According to Boerefijn, reformulation requires the “best of our abilities combined between those at the customer side as well as our scientists.”

When it comes to co-creation to make those solutions work, we must find the right balance between the nutritional profile and the indulgence, he explains. 

“At BLC, we understand those functionalities like nobody else,” he argues.  

“And we can make it very specialized in that way that we keep the originality of the product standing. Yet we can improve nutrition.”

Behind every product is consumer demand
According to Swennenhuis, reformulation is driven by what consumers want. 

“There’s never been a more dynamic time than today, with the arrival of new generations,” he says. 

For example, Millennials drive different food behaviors compared to other consumer groups. 

“They drive it on health, animal welfare, sustainability and traceability,” Swennenhuis comments. 

“So, there are many elements in industry which are quite dynamic driven by true behavioral shifts. By understanding these behaviors, we can tap into this new narrative of health and taste and gauge this new balance,” he explains. 

“It’s a very dynamic time, one which is being significantly driven by consumer behaviors,” he asserts.  

For Boerefijn, this notion is “extremely motivating.”

Commenting on the pandemic, he adds that it is “life-changing.” In the same way, in which consumers are changing, their habits are evolving due to the pandemic. 

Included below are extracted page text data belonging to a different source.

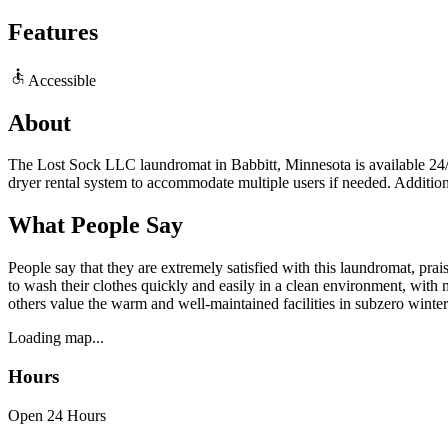
Features
Accessible
About
The Lost Sock LLC laundromat in Babbitt, Minnesota is available 24/7 
dryer rental system to accommodate multiple users if needed. Additiona
What People Say
People say that they are extremely satisfied with this laundromat, pra
to wash their clothes quickly and easily in a clean environment, with 
others value the warm and well-maintained facilities in subzero winter
Loading map...
Hours
Open 24 Hours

“One thing to note, however, is that indulgence remains to be ‘a little bit of magic,’” Boerefijn concludes. 

The “ultimate chocolate experience” in spreads
In other company news, BLC and Natra, a European company specializing in chocolate products and cocoa derivatives, have joined forces on a tailor-made solution that delivers real chocolate taste.

The companies are combining their joint market knowledge with BLC’s lipid expertise and Natra’s chocolate know-how to develop a solution that enables a more balanced nutritional profile without compromising on the sensory experience. 

In this long-term collaboration, BLC leverages its state-of-the-art processing capabilities in its Neuss facility, in Germany, to create a solution to achieve optimal functionality, combining ingredients from both manufacturers. 

This combined solution is then used by Natra to create chocolate spreads for its confectionery customers, already winning contracts with two large confectionery producers. 

As well as in spreads, the product can also be used as a functional ingredient in confectionery fillings and bakery fillings, the companies note.